---------- Source records ----------

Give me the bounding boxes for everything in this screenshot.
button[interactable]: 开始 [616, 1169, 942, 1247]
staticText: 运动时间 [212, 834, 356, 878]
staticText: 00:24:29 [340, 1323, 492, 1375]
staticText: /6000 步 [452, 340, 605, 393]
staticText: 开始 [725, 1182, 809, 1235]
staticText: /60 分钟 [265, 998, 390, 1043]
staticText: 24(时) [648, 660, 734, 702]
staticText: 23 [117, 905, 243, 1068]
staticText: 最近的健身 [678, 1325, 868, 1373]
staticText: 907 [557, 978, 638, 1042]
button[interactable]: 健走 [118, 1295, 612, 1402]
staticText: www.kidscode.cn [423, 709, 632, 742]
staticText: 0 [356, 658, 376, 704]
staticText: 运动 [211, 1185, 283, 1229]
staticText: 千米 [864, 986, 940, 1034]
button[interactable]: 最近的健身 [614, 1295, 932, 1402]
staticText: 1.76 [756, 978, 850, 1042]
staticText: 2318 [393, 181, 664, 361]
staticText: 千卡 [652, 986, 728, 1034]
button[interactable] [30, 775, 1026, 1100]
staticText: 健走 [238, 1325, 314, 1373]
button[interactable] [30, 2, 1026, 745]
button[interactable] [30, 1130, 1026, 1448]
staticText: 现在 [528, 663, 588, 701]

----------

_Required work:_ All the entries above are to be transcribed without any alteration.

_Written solution:_
Give me the bounding boxes for everything in this screenshot.
button[interactable]: 开始 [616, 1169, 942, 1247]
staticText: 运动时间 [212, 834, 356, 878]
staticText: 00:24:29 [340, 1323, 492, 1375]
staticText: /6000 步 [452, 340, 605, 393]
staticText: 开始 [725, 1182, 809, 1235]
staticText: /60 分钟 [265, 998, 390, 1043]
staticText: 24(时) [648, 660, 734, 702]
staticText: 23 [117, 905, 243, 1068]
staticText: 最近的健身 [678, 1325, 868, 1373]
staticText: 907 [557, 978, 638, 1042]
button[interactable]: 健走 [118, 1295, 612, 1402]
staticText: www.kidscode.cn [423, 709, 632, 742]
staticText: 0 [356, 658, 376, 704]
staticText: 运动 [211, 1185, 283, 1229]
staticText: 千米 [864, 986, 940, 1034]
button[interactable]: 最近的健身 [614, 1295, 932, 1402]
staticText: 1.76 [756, 978, 850, 1042]
staticText: 2318 [393, 181, 664, 361]
staticText: 千卡 [652, 986, 728, 1034]
button[interactable] [30, 775, 1026, 1100]
staticText: 健走 [238, 1325, 314, 1373]
button[interactable] [30, 2, 1026, 745]
button[interactable] [30, 1130, 1026, 1448]
staticText: 现在 [528, 663, 588, 701]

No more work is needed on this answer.